• **WHAT YOU HAVE TO DO**
The data should be written out in full, exactly as it stands, and the pictures dropped.

• **DATA FOR THIS TASK**

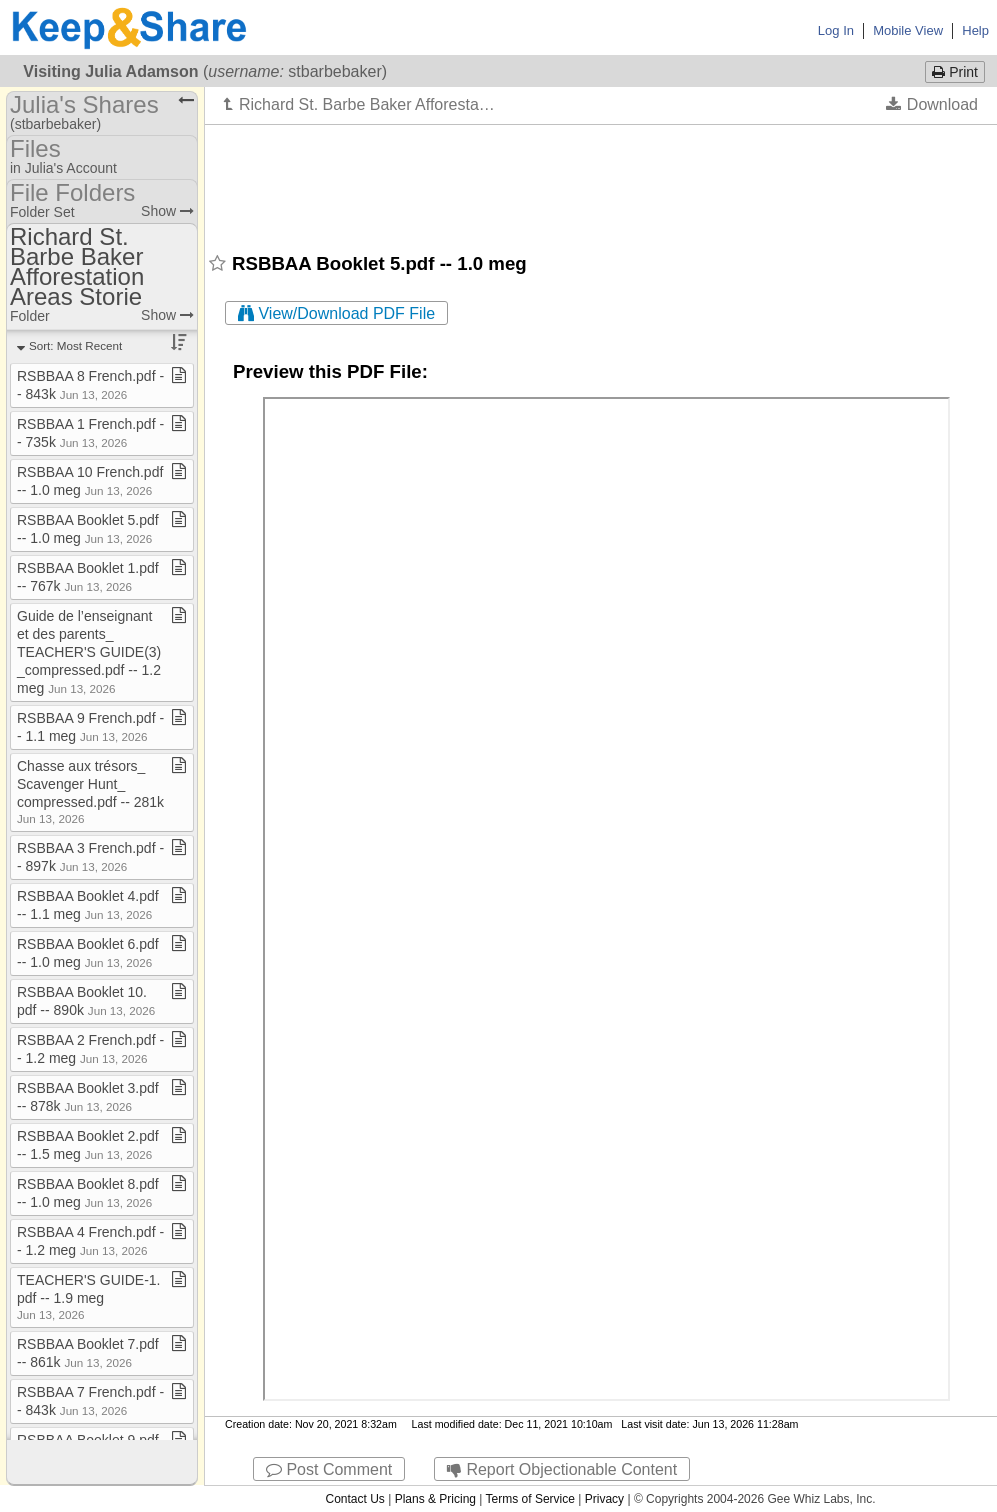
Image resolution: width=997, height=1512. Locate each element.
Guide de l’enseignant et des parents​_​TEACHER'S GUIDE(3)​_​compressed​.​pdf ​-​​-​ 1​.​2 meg (89, 652)
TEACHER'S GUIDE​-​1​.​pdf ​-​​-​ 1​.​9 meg (88, 1296)
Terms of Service (530, 1499)
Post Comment (329, 1469)
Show (167, 211)
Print (955, 72)
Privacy (604, 1499)
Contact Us (354, 1499)
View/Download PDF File (336, 313)
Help (975, 30)
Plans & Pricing (435, 1499)
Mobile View (908, 30)
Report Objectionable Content (562, 1469)
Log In (836, 30)
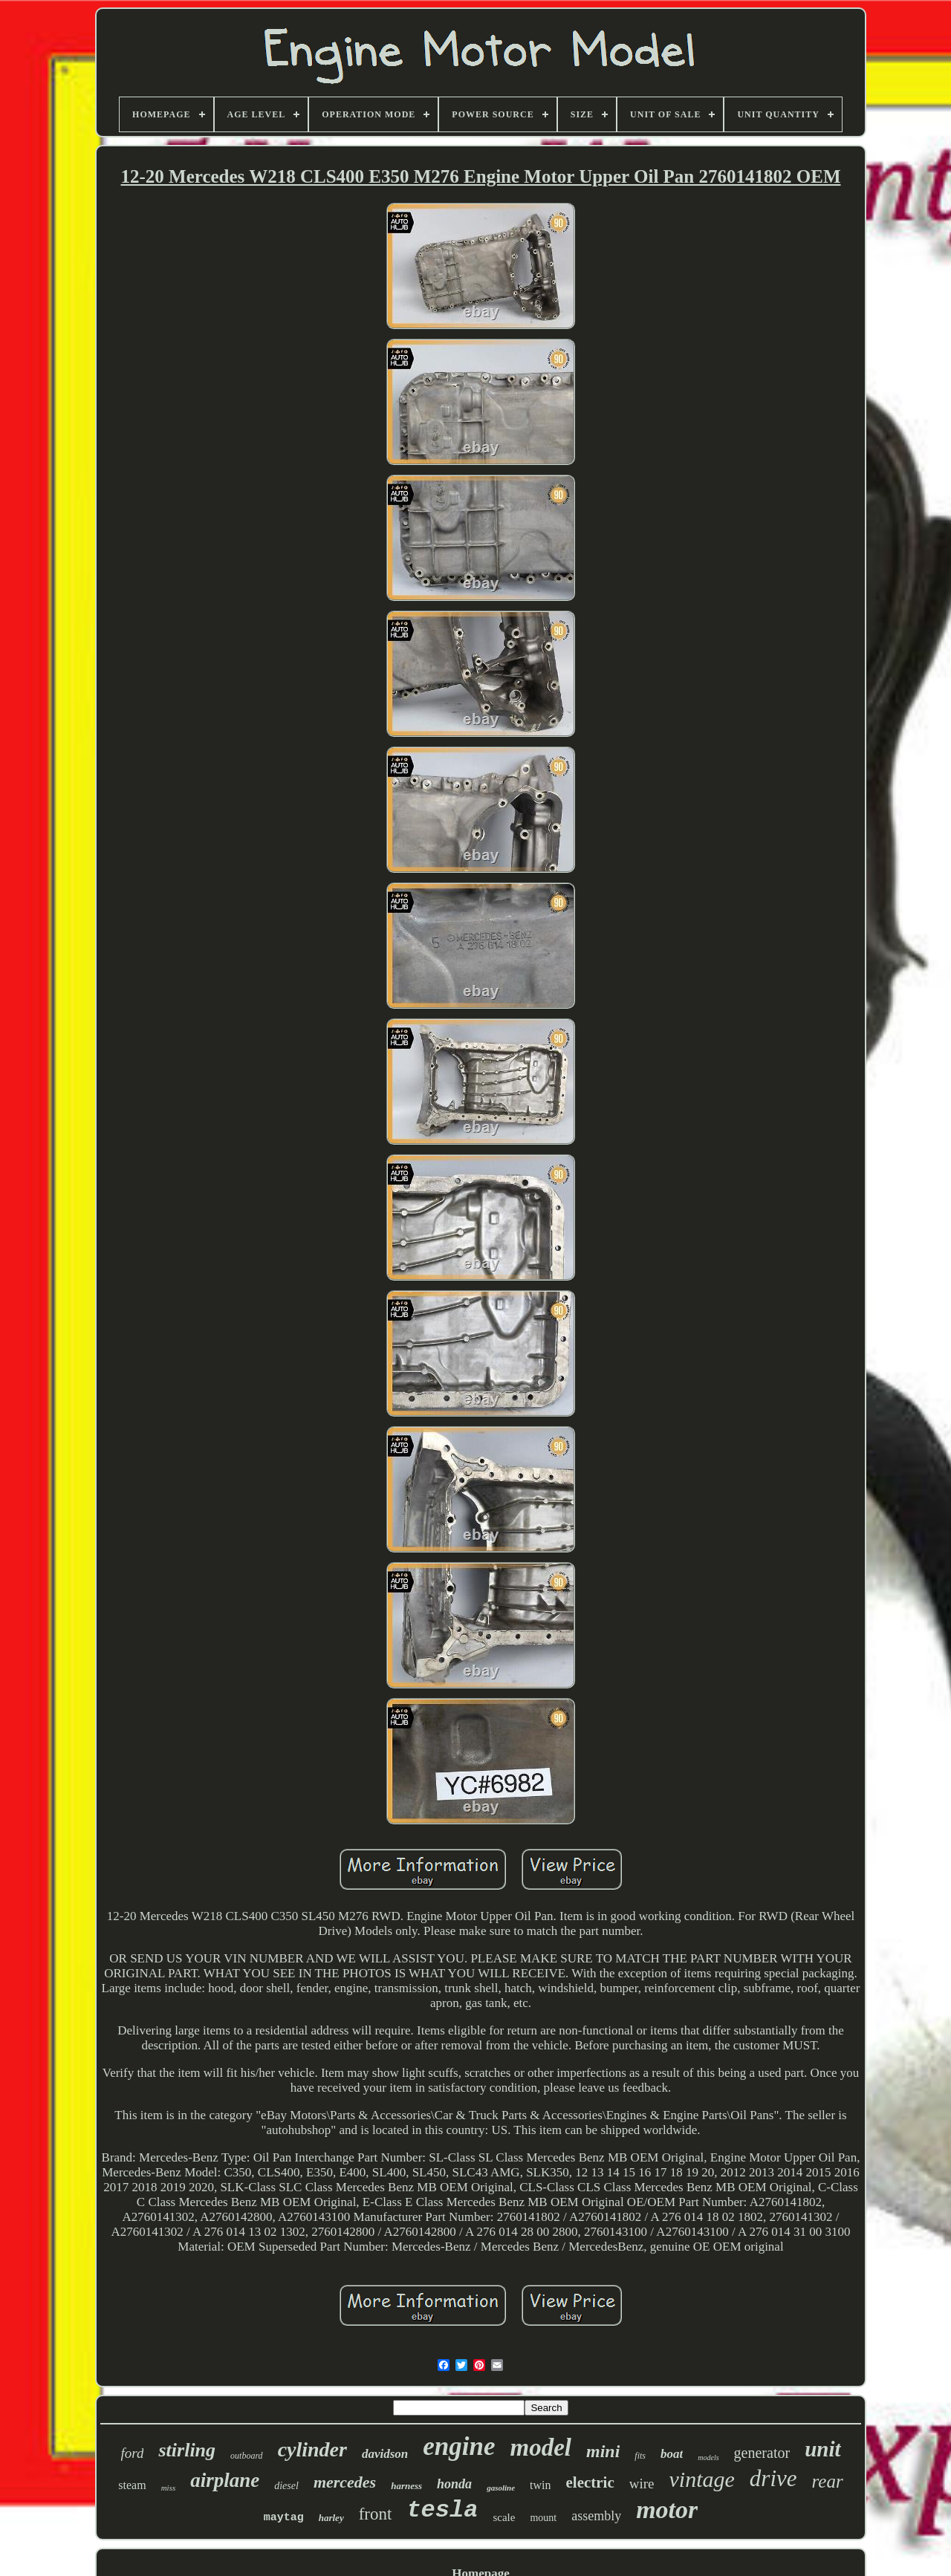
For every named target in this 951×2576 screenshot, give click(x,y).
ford (132, 2453)
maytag (284, 2517)
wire (642, 2483)
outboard (246, 2455)
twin (540, 2485)
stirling (186, 2450)
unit (822, 2449)
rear (827, 2481)
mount (543, 2517)
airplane (224, 2480)
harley (331, 2517)
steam (132, 2485)
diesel (286, 2485)
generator (762, 2453)
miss (168, 2487)
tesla (442, 2510)
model (540, 2447)
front (375, 2514)
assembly (596, 2515)
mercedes (345, 2482)
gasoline (501, 2487)
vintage (702, 2479)
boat (671, 2454)
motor (667, 2509)
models (708, 2457)
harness (406, 2485)
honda (454, 2483)
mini (603, 2451)
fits (640, 2455)
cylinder (312, 2449)
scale (504, 2517)
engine (459, 2446)
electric (589, 2482)
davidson (385, 2454)
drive (773, 2478)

• **TASK ANSWER**
Image resolution: width=997, height=1512. Locate each element.
Guide de l’enseignant et des parents​_​TEACHER'S GUIDE(3)​_​compressed​.​pdf ​-​​-​ 1​.​2 meg (89, 652)
TEACHER'S GUIDE​-​1​.​pdf ​-​​-​ 1​.​9 meg (88, 1296)
Terms of Service (530, 1499)
Post Comment (329, 1469)
Show (167, 211)
Print (955, 72)
Privacy (604, 1499)
Contact Us (354, 1499)
View/Download PDF File (336, 313)
Help (975, 30)
Plans & Pricing (435, 1499)
Mobile View (908, 30)
Report Objectionable Content (562, 1469)
Log In (836, 30)
For every named target in this 951×2576 screenshot, give click(x,y).
ford (132, 2453)
maytag (284, 2517)
wire (642, 2483)
outboard (246, 2455)
twin (540, 2485)
stirling (186, 2450)
unit (822, 2449)
rear (827, 2481)
mount (543, 2517)
airplane (224, 2480)
harley (331, 2517)
steam (132, 2485)
diesel (286, 2485)
generator (762, 2453)
miss (168, 2487)
tesla (442, 2510)
model (540, 2447)
front (375, 2514)
assembly (596, 2515)
mercedes (345, 2482)
gasoline (501, 2487)
vintage (702, 2479)
boat (671, 2454)
motor (667, 2509)
models (708, 2457)
harness (406, 2485)
honda (454, 2483)
mini (603, 2451)
fits (640, 2455)
cylinder (312, 2449)
scale (504, 2517)
engine (459, 2446)
electric (589, 2482)
davidson (385, 2454)
drive (773, 2478)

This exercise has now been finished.